Your assignment: Please transcribe every record below exactly, leaving out the pictures.

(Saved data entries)
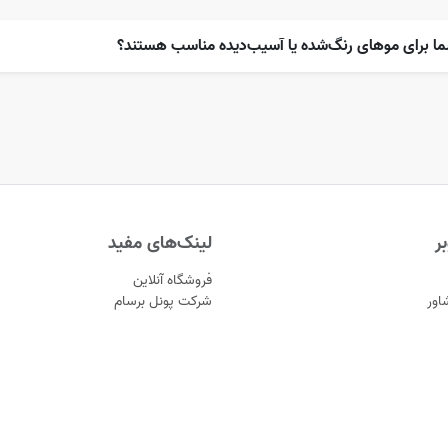
ما برای موهای رنگ‌شده یا آسیب‌دیده مناسب هستند؟
ر
لینک‌های مفید
فروشگاه آنلاین
اور
شرکت پونل برسام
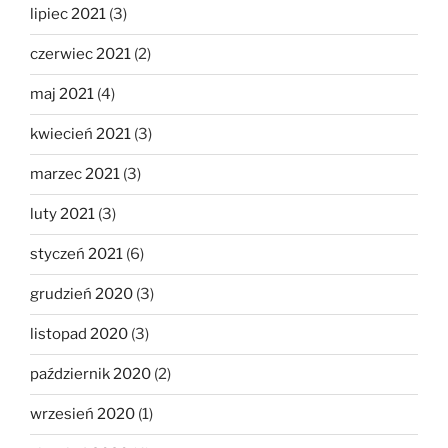
lipiec 2021
(3)
czerwiec 2021
(2)
maj 2021
(4)
kwiecień 2021
(3)
marzec 2021
(3)
luty 2021
(3)
styczeń 2021
(6)
grudzień 2020
(3)
listopad 2020
(3)
październik 2020
(2)
wrzesień 2020
(1)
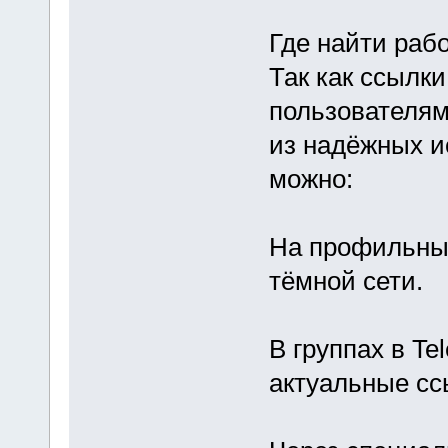
Где найти раб
Так как ссылки
пользователям
из надёжных и
можно:
На профильны
тёмной сети.
В группах в Te
актуальные сс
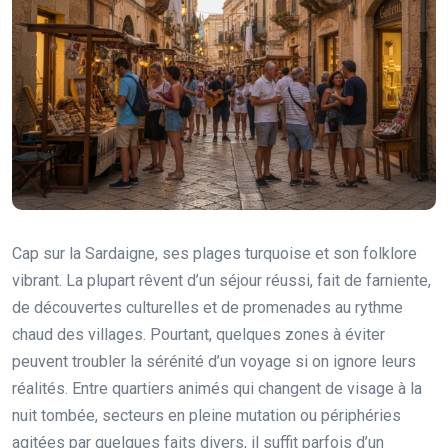
Cap sur la Sardaigne, ses plages turquoise et son folklore
vibrant. La plupart rêvent d’un séjour réussi, fait de farniente,
de découvertes culturelles et de promenades au rythme
chaud des villages. Pourtant, quelques zones à éviter
peuvent troubler la sérénité d’un voyage si on ignore leurs
réalités. Entre quartiers animés qui changent de visage à la
nuit tombée, secteurs en pleine mutation ou périphéries
agitées par quelques faits divers, il suffit parfois d’un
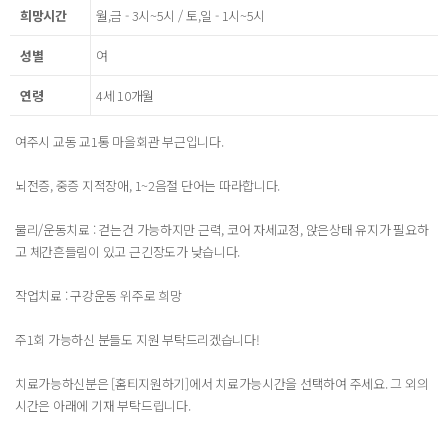
희망시간
월,금 - 3시~5시 / 토,일 - 1시~5시
성별
여
연령
4세 10개월
여주시 교동 교1통 마을회관 부근입니다.
뇌전증, 중증 지적장애, 1~2음절 단어는 따라합니다.
물리/운동치료 : 걷는건 가능하지만 근력, 코어 자세교정, 앉은상태 유지가 필요하
고 체간흔들림이 있고 근긴장도가 낮습니다.
작업치료 : 구강운동 위주로 희망
주1회 가능하신 분들도 지원 부탁드리겠습니다!
치료가능하신분은 [홈티지원하기]에서 치료가능시간을 선택하여 주세요. 그 외의
시간은 아래에 기재 부탁드립니다.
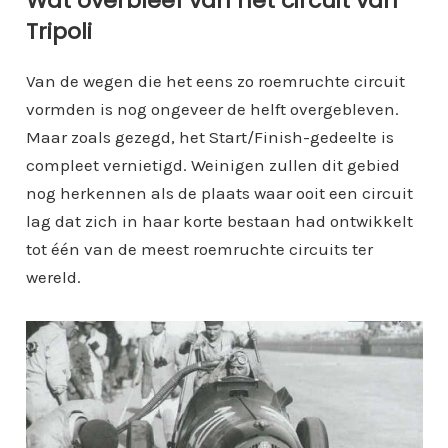
Wat overbleef van het circuit van
Tripoli
Van de wegen die het eens zo roemruchte circuit
vormden is nog ongeveer de helft overgebleven.
Maar zoals gezegd, het Start/Finish-gedeelte is
compleet vernietigd. Weinigen zullen dit gebied
nog herkennen als de plaats waar ooit een circuit
lag dat zich in haar korte bestaan had ontwikkelt
tot één van de meest roemruchte circuits ter
wereld.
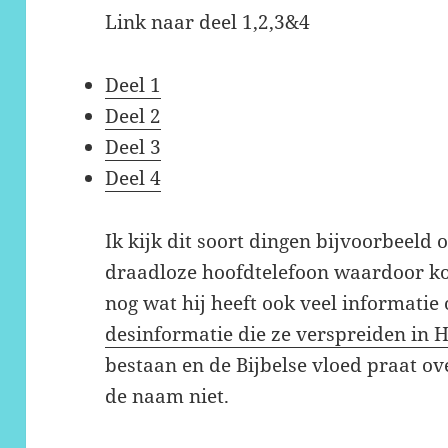
Link naar deel 1,2,3&4
Deel 1
Deel 2
Deel 3
Deel 4
Ik kijk dit soort dingen bijvoorbeeld
draadloze hoofdtelefoon waardoor kok
nog wat hij heeft ook veel informatie
desinformatie die ze verspreiden in 
bestaan en de Bijbelse vloed praat ov
de naam niet.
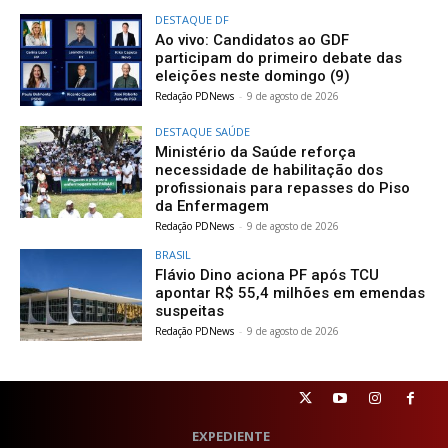
DESTAQUE DF
Ao vivo: Candidatos ao GDF
participam do primeiro debate das
eleições neste domingo (9)
Redação PDNews
-
9 de agosto de 2026
DESTAQUE SAÚDE
Ministério da Saúde reforça
necessidade de habilitação dos
profissionais para repasses do Piso
da Enfermagem
Redação PDNews
-
9 de agosto de 2026
BRASIL
Flávio Dino aciona PF após TCU
apontar R$ 55,4 milhões em emendas
suspeitas
Redação PDNews
-
9 de agosto de 2026
EXPEDIENTE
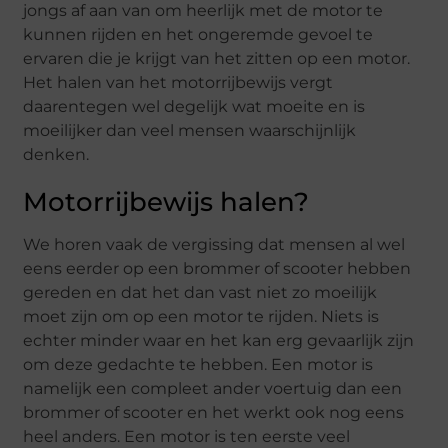
jongs af aan van om heerlijk met de motor te
kunnen rijden en het ongeremde gevoel te
ervaren die je krijgt van het zitten op een motor.
Het halen van het motorrijbewijs vergt
daarentegen wel degelijk wat moeite en is
moeilijker dan veel mensen waarschijnlijk
denken.
Motorrijbewijs halen?
We horen vaak de vergissing dat mensen al wel
eens eerder op een brommer of scooter hebben
gereden en dat het dan vast niet zo moeilijk
moet zijn om op een motor te rijden. Niets is
echter minder waar en het kan erg gevaarlijk zijn
om deze gedachte te hebben. Een motor is
namelijk een compleet ander voertuig dan een
brommer of scooter en het werkt ook nog eens
heel anders. Een motor is ten eerste veel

Exercise result:
ما برای موهای رنگ‌شده یا آسیب‌دیده مناسب هستند؟
ر
لینک‌های مفید
فروشگاه آنلاین
اور
شرکت پونل برسام
lipiec 2021
(3)
czerwiec 2021
(2)
maj 2021
(4)
kwiecień 2021
(3)
marzec 2021
(3)
luty 2021
(3)
styczeń 2021
(6)
grudzień 2020
(3)
listopad 2020
(3)
październik 2020
(2)
wrzesień 2020
(1)
Где найти раб
Так как ссылки
пользователям
из надёжных и
можно:
На профильны
тёмной сети.
В группах в Te
актуальные сс
Cap sur la Sardaigne, ses plages turquoise et son folklore
vibrant. La plupart rêvent d’un séjour réussi, fait de farniente,
de découvertes culturelles et de promenades au rythme
chaud des villages. Pourtant, quelques zones à éviter
peuvent troubler la sérénité d’un voyage si on ignore leurs
réalités. Entre quartiers animés qui changent de visage à la
nuit tombée, secteurs en pleine mutation ou périphéries
agitées par quelques faits divers, il suffit parfois d’un
희망시간
월,금 - 3시~5시 / 토,일 - 1시~5시
성별
여
연령
4세 10개월
여주시 교동 교1통 마을회관 부근입니다.
뇌전증, 중증 지적장애, 1~2음절 단어는 따라합니다.
물리/운동치료 : 걷는건 가능하지만 근력, 코어 자세교정, 앉은상태 유지가 필요하
고 체간흔들림이 있고 근긴장도가 낮습니다.
작업치료 : 구강운동 위주로 희망
주1회 가능하신 분들도 지원 부탁드리겠습니다!
치료가능하신분은 [홈티지원하기]에서 치료가능시간을 선택하여 주세요. 그 외의
시간은 아래에 기재 부탁드립니다.
Wat overbleef van het circuit van
Tripoli
Van de wegen die het eens zo roemruchte circuit
vormden is nog ongeveer de helft overgebleven.
Maar zoals gezegd, het Start/Finish-gedeelte is
compleet vernietigd. Weinigen zullen dit gebied
nog herkennen als de plaats waar ooit een circuit
lag dat zich in haar korte bestaan had ontwikkelt
tot één van de meest roemruchte circuits ter
wereld.
Link naar deel 1,2,3&4
Deel 1
Deel 2
Deel 3
Deel 4
Ik kijk dit soort dingen bijvoorbeeld
draadloze hoofdtelefoon waardoor kok
nog wat hij heeft ook veel informatie
desinformatie die ze verspreiden in 
bestaan en de Bijbelse vloed praat ov
de naam niet.
DESTAQUE DF
Ao vivo: Candidatos ao GDF
participam do primeiro debate das
eleições neste domingo (9)
Redação PDNews
-
9 de agosto de 2026
DESTAQUE SAÚDE
Ministério da Saúde reforça
necessidade de habilitação dos
profissionais para repasses do Piso
da Enfermagem
Redação PDNews
-
9 de agosto de 2026
BRASIL
Flávio Dino aciona PF após TCU
apontar R$ 55,4 milhões em emendas
suspeitas
Redação PDNews
-
9 de agosto de 2026
EXPEDIENTE
jongs af aan van om heerlijk met de motor te
kunnen rijden en het ongeremde gevoel te
ervaren die je krijgt van het zitten op een motor.
Het halen van het motorrijbewijs vergt
daarentegen wel degelijk wat moeite en is
moeilijker dan veel mensen waarschijnlijk
denken.
Motorrijbewijs halen?
We horen vaak de vergissing dat mensen al wel
eens eerder op een brommer of scooter hebben
gereden en dat het dan vast niet zo moeilijk
moet zijn om op een motor te rijden. Niets is
echter minder waar en het kan erg gevaarlijk zijn
om deze gedachte te hebben. Een motor is
namelijk een compleet ander voertuig dan een
brommer of scooter en het werkt ook nog eens
heel anders. Een motor is ten eerste veel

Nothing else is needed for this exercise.